What parents need to know
Parents Need to Know
Parents need to know that there's nothing of concern here, and much that is educational. Jack and Annie encounter friendly dinosaurs, gathering a few scientific facts about each one, and sparking imaginations. While the short sentences may have adults yawning, kids will learn to read with them.
What's the story?
Jack and Annie travel back in time via treehouse to the prehistoric Cretaceous period. In this mild adventure written in short, clipped sentence structure, the two siblings fly on the back of a Pteranodon, stumble upon nests filled with tiny dinosaurs and flee from a T-rex.

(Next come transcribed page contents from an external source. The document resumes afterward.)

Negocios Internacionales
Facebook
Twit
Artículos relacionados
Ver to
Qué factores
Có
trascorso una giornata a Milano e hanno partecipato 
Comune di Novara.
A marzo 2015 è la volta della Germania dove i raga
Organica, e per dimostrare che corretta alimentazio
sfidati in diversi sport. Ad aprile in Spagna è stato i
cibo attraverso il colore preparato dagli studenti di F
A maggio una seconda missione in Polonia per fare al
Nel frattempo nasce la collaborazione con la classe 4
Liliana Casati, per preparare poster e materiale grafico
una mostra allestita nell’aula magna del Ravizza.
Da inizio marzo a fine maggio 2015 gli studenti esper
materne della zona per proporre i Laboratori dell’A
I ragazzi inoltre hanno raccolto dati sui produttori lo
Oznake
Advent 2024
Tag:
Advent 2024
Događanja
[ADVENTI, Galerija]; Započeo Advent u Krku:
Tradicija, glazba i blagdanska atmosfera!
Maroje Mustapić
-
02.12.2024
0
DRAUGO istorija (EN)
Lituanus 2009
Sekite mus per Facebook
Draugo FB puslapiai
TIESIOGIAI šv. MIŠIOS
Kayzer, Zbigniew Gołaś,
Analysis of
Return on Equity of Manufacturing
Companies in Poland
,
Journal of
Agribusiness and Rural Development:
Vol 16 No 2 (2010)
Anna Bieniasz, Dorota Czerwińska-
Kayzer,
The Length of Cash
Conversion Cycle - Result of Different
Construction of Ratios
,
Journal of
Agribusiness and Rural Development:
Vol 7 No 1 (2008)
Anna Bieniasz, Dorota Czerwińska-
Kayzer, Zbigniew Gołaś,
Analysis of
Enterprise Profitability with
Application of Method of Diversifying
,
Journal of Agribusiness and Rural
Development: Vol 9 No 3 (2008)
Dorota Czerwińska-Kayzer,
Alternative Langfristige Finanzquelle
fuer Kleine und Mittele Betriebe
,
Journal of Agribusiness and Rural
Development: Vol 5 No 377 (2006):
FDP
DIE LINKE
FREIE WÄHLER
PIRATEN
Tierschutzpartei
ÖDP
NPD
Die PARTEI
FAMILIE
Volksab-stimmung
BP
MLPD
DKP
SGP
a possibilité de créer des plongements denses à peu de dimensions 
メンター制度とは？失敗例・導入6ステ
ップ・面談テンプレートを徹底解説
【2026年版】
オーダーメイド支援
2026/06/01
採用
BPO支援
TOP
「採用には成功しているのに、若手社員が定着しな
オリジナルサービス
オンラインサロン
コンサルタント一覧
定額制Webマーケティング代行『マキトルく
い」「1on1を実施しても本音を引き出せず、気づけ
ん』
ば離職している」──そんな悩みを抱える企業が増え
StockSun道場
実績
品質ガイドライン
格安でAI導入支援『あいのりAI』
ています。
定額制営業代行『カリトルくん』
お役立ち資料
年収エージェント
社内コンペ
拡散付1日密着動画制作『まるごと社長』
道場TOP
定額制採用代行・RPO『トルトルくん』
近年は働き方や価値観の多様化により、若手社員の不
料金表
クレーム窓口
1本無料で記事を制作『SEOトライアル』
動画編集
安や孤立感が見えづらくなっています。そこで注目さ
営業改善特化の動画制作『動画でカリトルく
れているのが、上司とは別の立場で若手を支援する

In the first of many Magic Tree House adventures, 8-year-old Jack and his 7-year-old sister Annie discover what they think must be the "highest treehouse in the world." They climb up and find it's filled with books. When Jack fingers a picture of a Pteranodon and says, "I wish I could see a Pteranodon for real," his wish comes true.
Jack and Annie are transported back 65 million years, where they meet a flying reptile they name Henry, a 12,00 pound flower-eating Triceratops, a duck-billed dinosaur with a voice like a tuba called an Anatosaurus, and a T-rex who could eat a human in a single bite. A mysterious gold medallion with the letter M is collected along the way, reassuring the two that their trip in the flying tree house was real.
Is it any good?
In this first adventure, Mary Osborne sets the stage for her popular series. The set-up is inventive: A book must be found and opened and a wish made for the tree house to begin spinning -- and transport Jack and Annie to another place and time.
An escape, in which Jack hops atop an ancient flying reptile and soars over a Tyrannosaurus rex, will have readers holding their breath, then cheering for the hero's return to safety. And even though Jack gets to do the flying, Annie has her part: It's her ingenuity that saves her brother.
Families can talk about...
Families can talk about the scientific aspects of dinosaurs.
How much of this story is real, how much is made up, and how much are we just not certain about?